A strange churning sensation had started in my head. “I can’t explain it… I know it’s impossible, but these hives… I think I’ve seen one before.”

Back at the yard that served as the makeshift camp Michaela had a hurried conversation with Zak and Tony. Then she came across to where Ben and I sat by the fire. “We’ll move on at first light,” she told us. “You best get some sleep now.”

Ben cast some pretty scared-looking glances out into the darkness. “What about the bread bandits, I-I mean hornets? Won’t they come looking for us?”

“It’s unlikely at night. But we’ll be taking turns to keep watch. Yours will be between two and three. So get some sleep now.”

He looked startled that he’d be expected to keep watch.

“Don’t worry,” she told him, “just keep your wits about you, then shout as loud as you can if you see anything. Think you can handle that?”
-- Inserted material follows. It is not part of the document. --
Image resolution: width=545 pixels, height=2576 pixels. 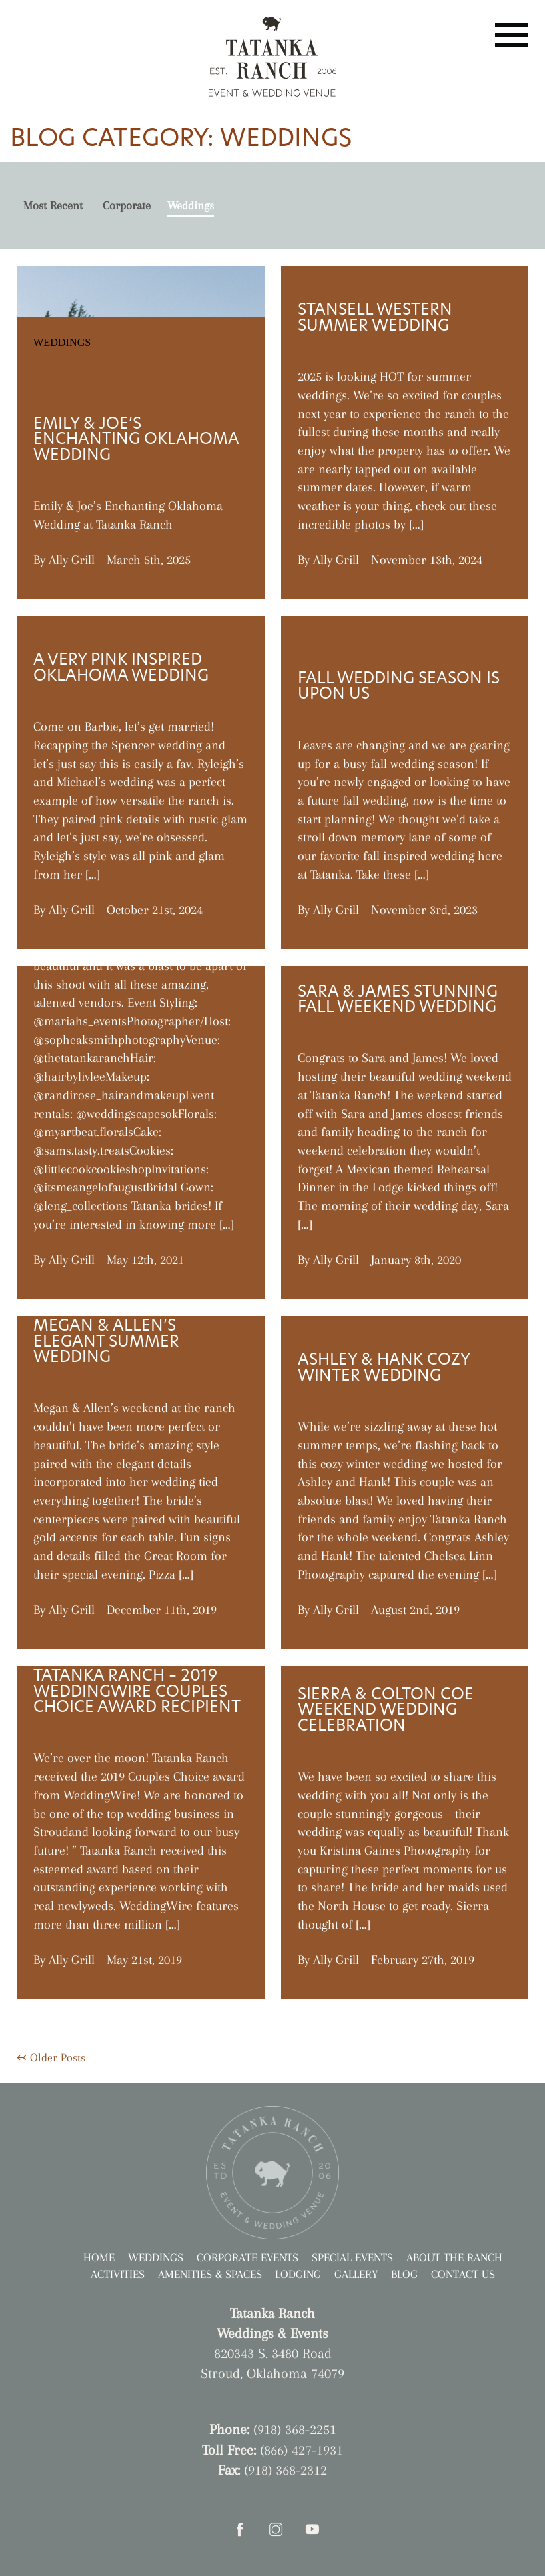 What do you see at coordinates (454, 2257) in the screenshot?
I see `About the Ranch` at bounding box center [454, 2257].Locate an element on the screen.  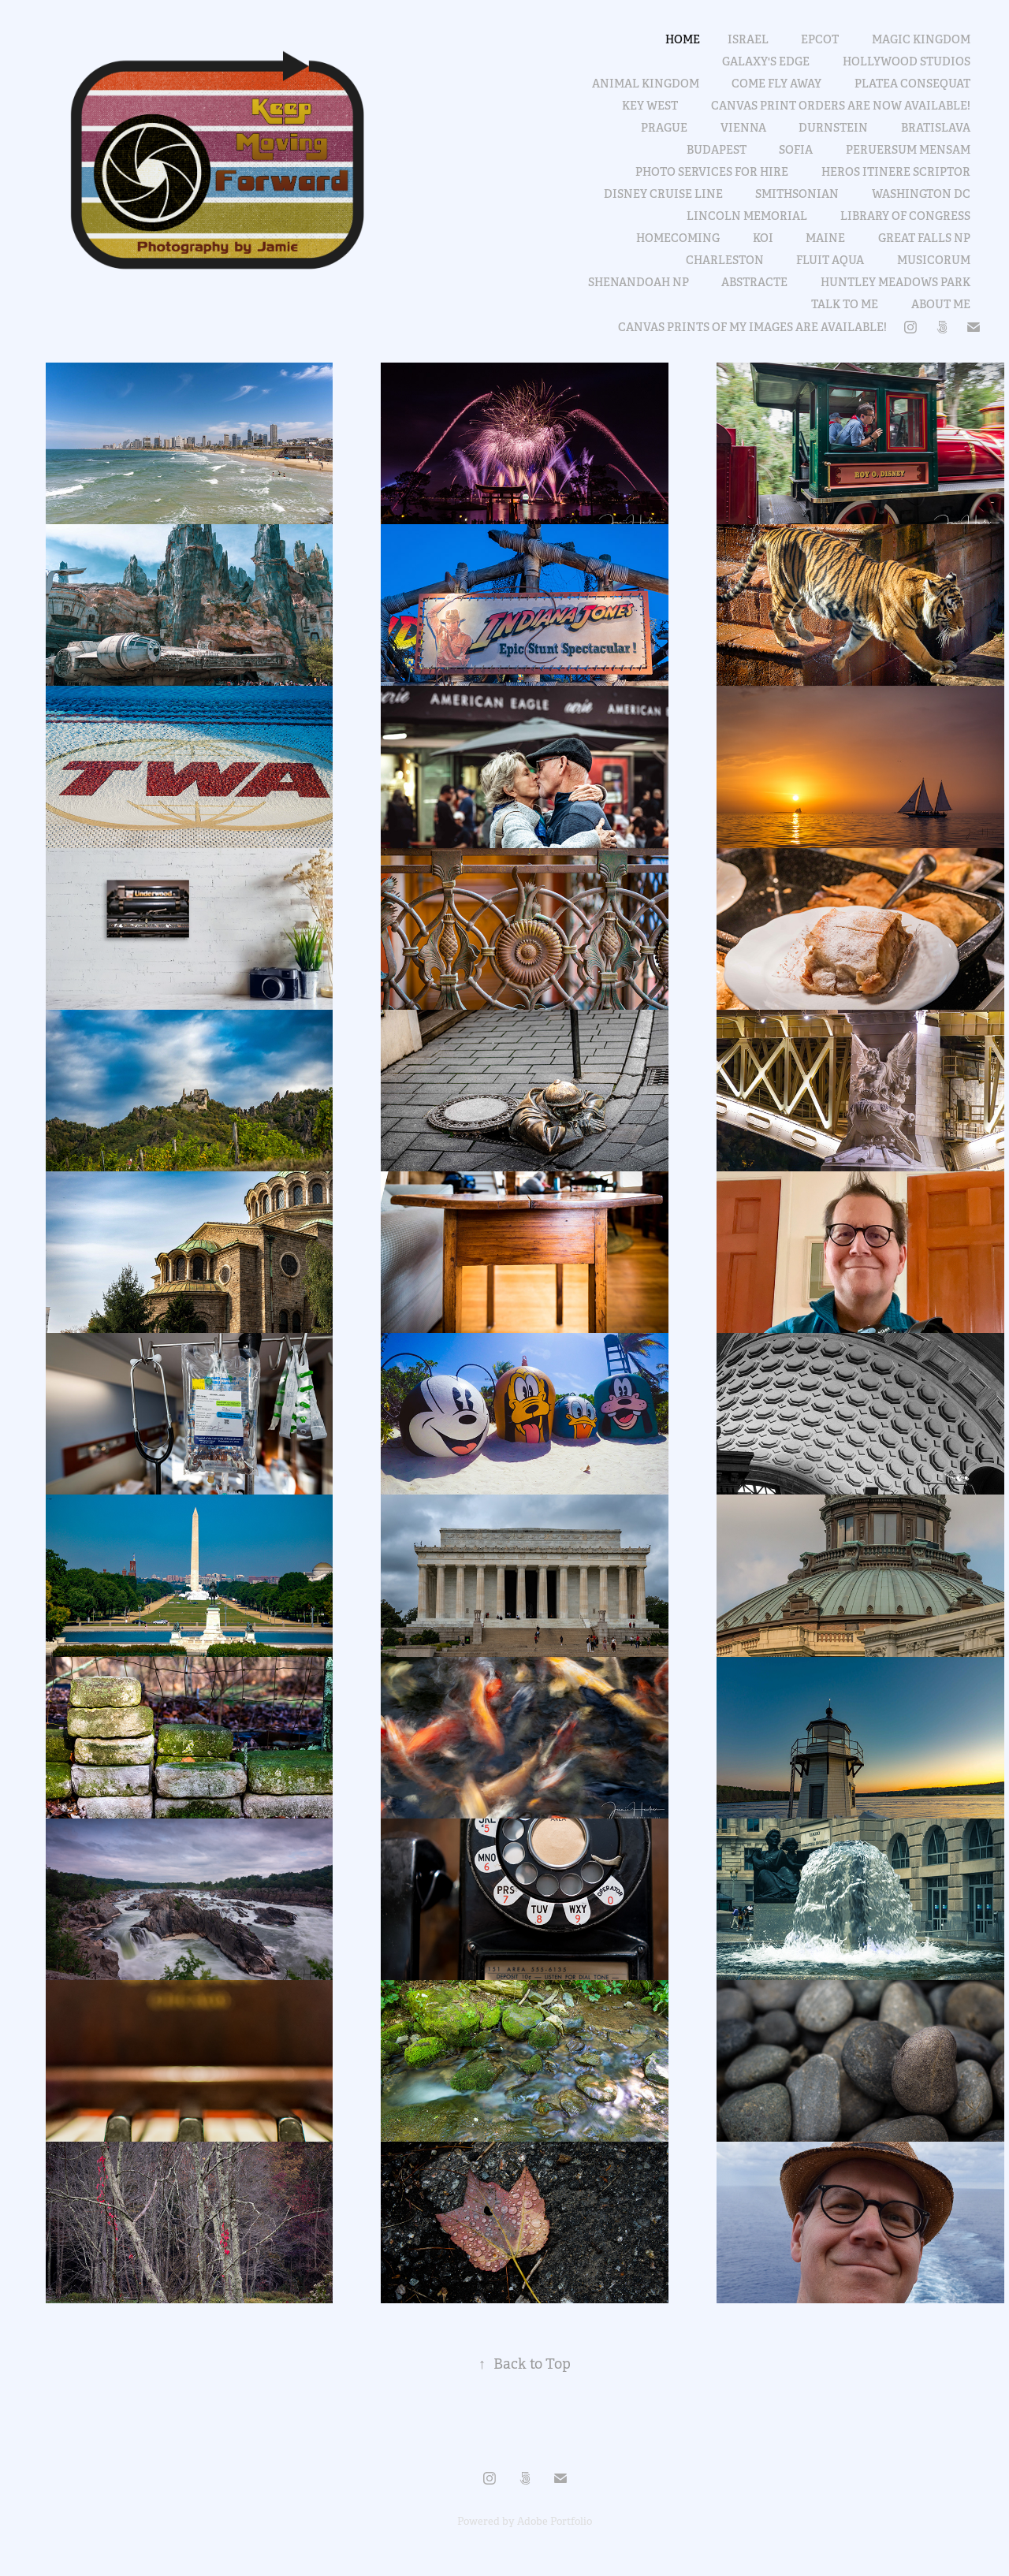
Huntley Meadows Park is located at coordinates (895, 282).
“Don’t worry.” He looked scared sick. “If I see any-thing you’ll hear me yell, all right.”

She added, “We’ve already loaded the bikes now so we can be away fast.”

“You’ve got bikes?”

“A nice pack of Harley Ds. We found them in a dealer’s showroom a couple of months ago.” She shot me a grin. “You didn’t think we walked everywhere, did you?” With that she pushed back her hair and lay down on a blanket. “By the way, Greg, take the watch after Ben’s.” She grinned again. “Sweet dreams.”